Despite very rarely, and then only half-heartedly, defending remarks made against conservative women, according to Politico, a number of feminist groups are infuriated by Brown's two-word utterance against Warren.
“This is the kind of sexist misogynistic attack that we have very sadly come to expect from politicians whenever there is a strong woman who is capable and really dedicated to the betterment of all the people,” Terry O’Neill, president of National Organization for Women, told POLITICO. […]
“Scott Brown’s comments are insensitive at best, offensive at worst, and just show the only thing he really cares about is Scott Brown,” [EMILY's List deputy communication director Jess] McIntosh said. “Whether he resigns or gets voted out of office in November, Massachusetts women deserve better than Scott Brown, and they have an excellent candidate in Elizabeth Warren.”
As explained at Ace, "If Warren were a guy who looked like Ted Kennedy and Brown said the same thing no one would care." After a week of Christie fat jokes, Christie responded, "It's not a newsflash to me that I'm overweight." Personal attacks are just part of political campaigns today.

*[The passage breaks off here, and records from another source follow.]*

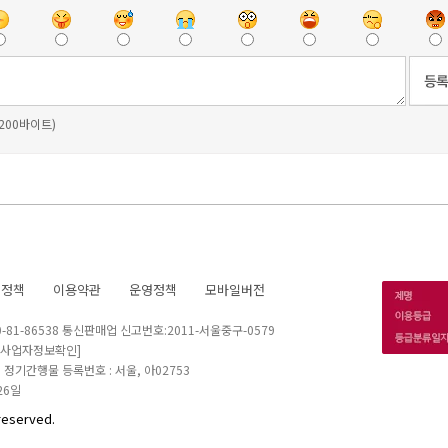
 200바이트)
호정책
이용약관
운영정책
모바일버전
1-86538 통신판매업 신고번호:2011-서울중구-0579
[사업자정보확인]
 I 정기간행물 등록번호 : 서울, 아02753
26일
reserved.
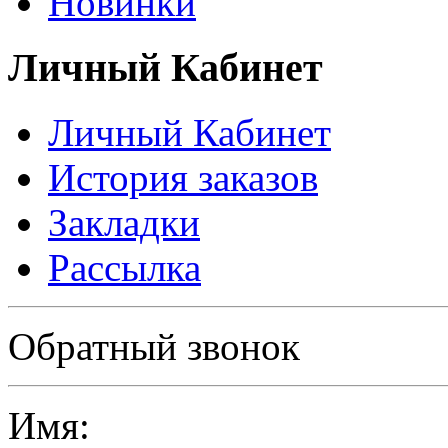
Новинки
Личный Кабинет
Личный Кабинет
История заказов
Закладки
Рассылка
Политика в отношении обработки персональных данных
Обратный звонок
Имя:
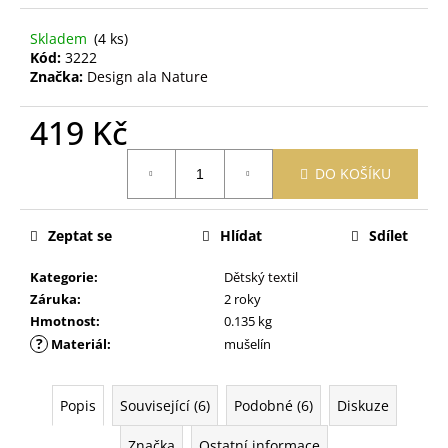
č
u
Skladem
(4 ks)
j
Kód:
3222
e
Značka:
Design ala Nature
m
e
419 Kč
Měrná
PRACÍ
DO KOŠÍKU
cena:
PAPÍRKY
ECO
HAUS
Zeptat se
Hlídat
Sdílet
KOUZLO
BAVLNY
5
Kategorie
:
Dětský textil
KS
Záruka
:
2 roky
59
Hmotnost
:
0.135 kg
Kč
?
Materiál
:
mušelín
Popis
Související (6)
Podobné (6)
Diskuze
Značka
Ostatní informace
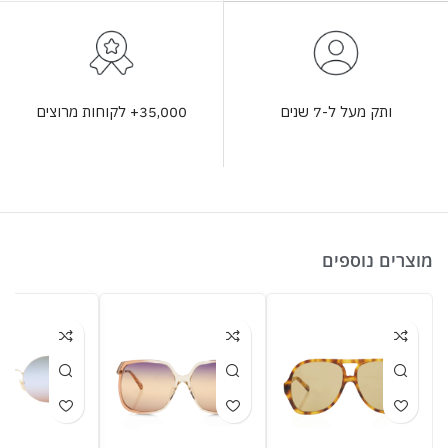
35,000+ לקוחות מרוצים
ותק מעל ל-7 שנים
מוצרים נוספים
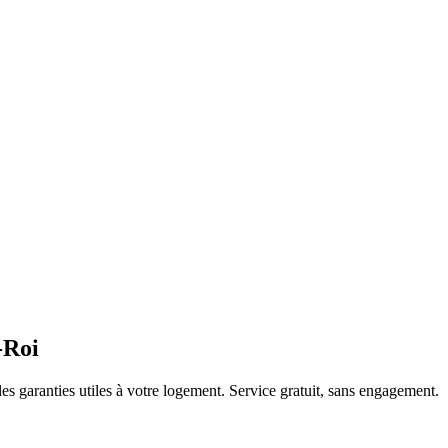
-Roi
es garanties utiles à votre logement. Service gratuit, sans engagement.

There are always negative attacks and jokes that cross the line in campaigns, but if one side is going to be making them, then the other side should be able to make them too, and not be treated differently for it. A set of rules that only applies when off-color remarks are made by conservatives about liberal women is not exemplary of equal treatment. Jim Barnett, Brown's campaign manager, wrote in an email to Politico, "It’s elitist of Professor Warren to look down at the decisions Scott Brown made to put himself through college and rise above the circumstances of his life. Scott has fought and scraped for everything he’s got."